• Work instructions: Would you repeat the listing exactly but omit every picture?

• Given data:

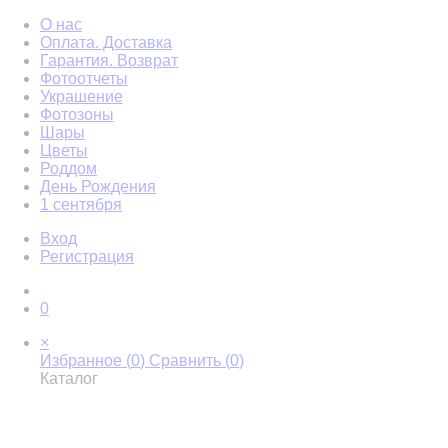
О нас
Оплата. Доставка
Гарантия. Возврат
Фотоотчеты
Украшение
Фотозоны
Шары
Цветы
Роддом
День Рождения
1 сентября
Вход
Регистрация
0
×
Избранное (
0
)
Сравнить (
0
)
Каталог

• Result of this task:
О нас
Оплата. Доставка
Гарантия. Возврат
Фотоотчеты
Украшение
Фотозоны
Шары
Цветы
Роддом
День Рождения
1 сентября
Вход
Регистрация
0
×
Избранное (
0
)
Сравнить (
0
)
Каталог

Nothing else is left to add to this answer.